→ **Your instructions**
Examine each line of the listing below. Copy those in which the string "maglia" appears.

┄┄┄┄┄┄┄┄┄┄

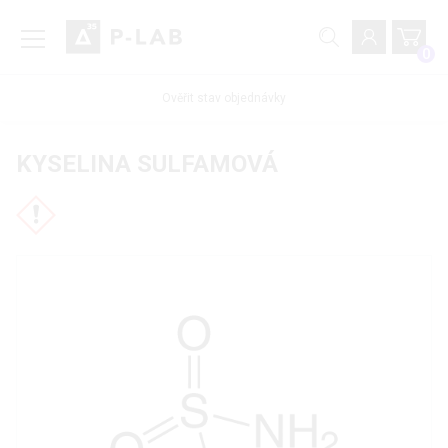
0
Ověřit stav objednávky
KYSELINA SULFAMOVÁ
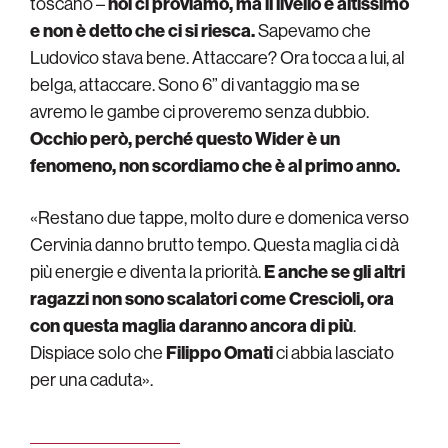
toscano –
noi ci proviamo, ma il livello è altissimo
e non è detto che ci si riesca.
Sapevamo che
Ludovico stava bene. Attaccare? Ora tocca a lui, al
belga, attaccare. Sono 6” di vantaggio ma se
avremo le gambe ci proveremo senza dubbio.
Occhio però, perché questo Wider è un
fenomeno, non scordiamo che è al primo anno.
«Restano due tappe, molto dure e domenica verso
Cervinia danno brutto tempo. Questa maglia ci dà
più energie e diventa la priorità.
E anche se gli altri
ragazzi non sono scalatori come Crescioli, ora
con questa maglia daranno ancora di più
.
Dispiace solo che
Filippo Omati
ci abbia lasciato
per una caduta».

┄┄┄┄┄┄┄┄┄┄

→ **Solution below**
Cervinia danno brutto tempo. Questa maglia ci dà
con questa maglia daranno ancora di più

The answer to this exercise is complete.